Assisted reproduction techniques to combat female infertility

By (gynecologist), (gynecologist), (gynecologist), (embryologist) and (biochemist).
Last Update: 05/31/2024

Problems with a woman's fertility can have different origins depending on the point at which the alteration occurs. Thus, we can find problems due to ovarian endocrine factor (hormonal), tubal factor (in the Fallopian tubes), uterine factor and cervical factor (in the uterine cervix).

However, nowadays, one of the most common reasons for female infertility is advanced maternal age. The pace of life in today's society means many women are delaying having chidren.This leads to a deterioration in female fertility due to a decrease in the number and quality of oocytes as ages increases.

Despite this, the different assisted reproduction techniques can help, in many cases of female infertility, to achieve the desired pregnancy.

Indications for infertility treatment

In order to choose the most appropriate female infertility treatment for each situation, the necessary fertility tests must be performed.
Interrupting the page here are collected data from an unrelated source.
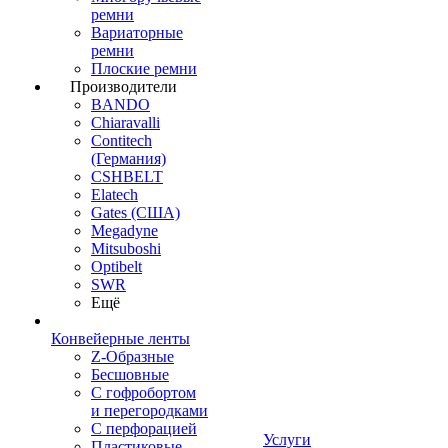
ремни
Вариаторные
ремни
Плоские ремни
Производители
BANDO
Chiaravalli
Contitech
(Германия)
CSHBELT
Elatech
Gates (США)
Megadyne
Mitsuboshi
Optibelt
SWR
Ещё
Конвейерные ленты
Z-Образные
Бесшовные
С гофробортом
и перегородками
С перфорацией
Услуги
Пластиковые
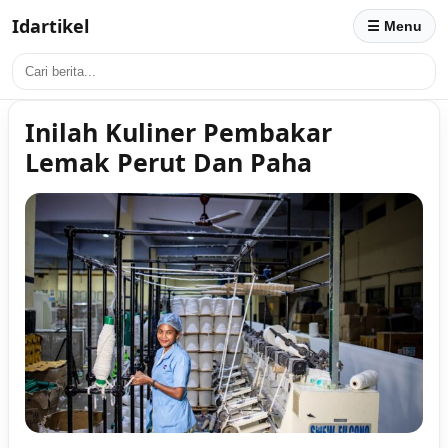
Idartikel
☰ Menu
Inilah Kuliner Pembakar
Lemak Perut Dan Paha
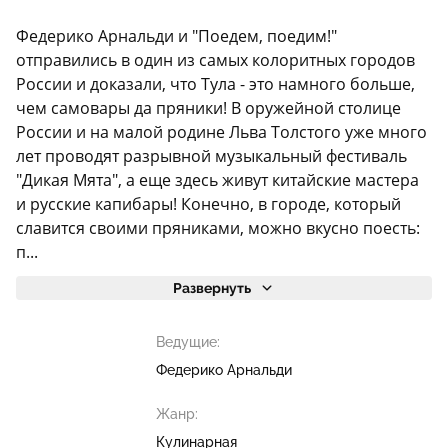
Федерико Арнальди и "Поедем, поедим!"
отправились в один из самых колоритных городов
России и доказали, что Тула - это намного больше,
чем самовары да пряники! В оружейной столице
России и на малой родине Льва Толстого уже много
лет проводят разрывной музыкальный фестиваль
"Дикая Мята", а еще здесь живут китайские мастера
и русские капибары! Конечно, в городе, который
славится своими пряниками, можно вкусно поесть:
п...
Развернуть
Ведущие:
Федерико Арнальди
Жанр:
Кулинарная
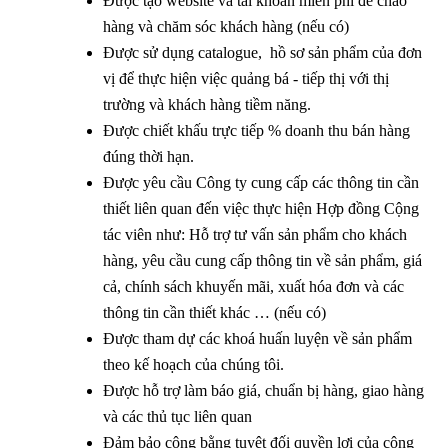
Được tạo website và tài khoản miễn phí để chào
hàng và chăm sóc khách hàng (nếu có)
Được sử dụng catalogue, hồ sơ sản phẩm của đơn
vị để thực hiện việc quảng bá - tiếp thị với thị
trường và khách hàng tiềm năng.
Được chiết khấu trực tiếp % doanh thu bán hàng
đúng thời hạn.
Được yêu cầu Công ty cung cấp các thông tin cần
thiết liên quan đến việc thực hiện Hợp đồng Cộng
tác viên như: Hỗ trợ tư vấn sản phẩm cho khách
hàng, yêu cầu cung cấp thông tin về sản phẩm, giá
cả, chính sách khuyến mãi, xuất hóa đơn và các
thông tin cần thiết khác … (nếu có)
Được tham dự các khoá huấn luyện về sản phẩm
theo kế hoạch của chúng tôi.
Được hỗ trợ làm báo giá, chuẩn bị hàng, giao hàng
và các thủ tục liên quan
Đảm bảo công bằng tuyệt đối quyền lợi của cộng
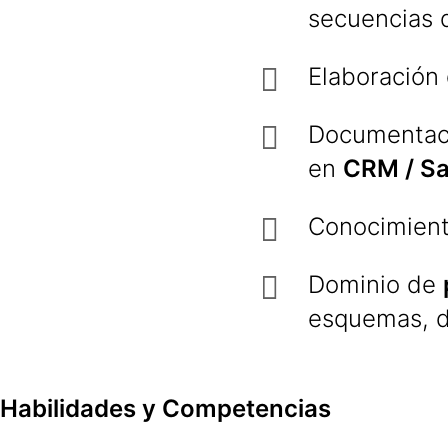
secuencias 
Elaboración
Documentaci
en
CRM / Sa
Conocimient
Dominio de
esquemas, d
Habilidades y Competencias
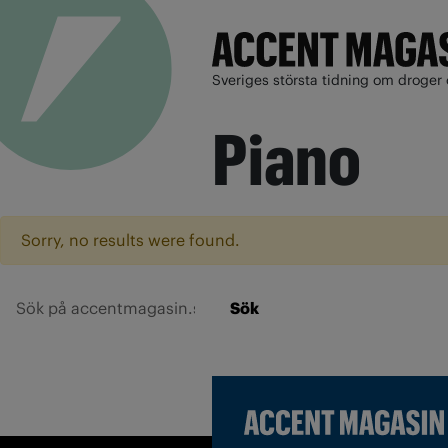
Sveriges största tidning om droger 
Piano
Sorry, no results were found.
Sök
This fertility study should be carried out on both the woman and the man, as there are times when the problem is not only with the woman or the with the man, but with both.

There are also situations in which the fertility tests in both partners are correct and, nevertheless, pregnancy is not achieved. These are cases of infertility of unknown origin or unexplained fertility.

Depending on the problem that causes female infertility and the woman's age, different assisted reproduction treatments may be recommended. These can be more or less complex, but they all have the same goal: to make it possible to get pregnant and have a healthy baby at home.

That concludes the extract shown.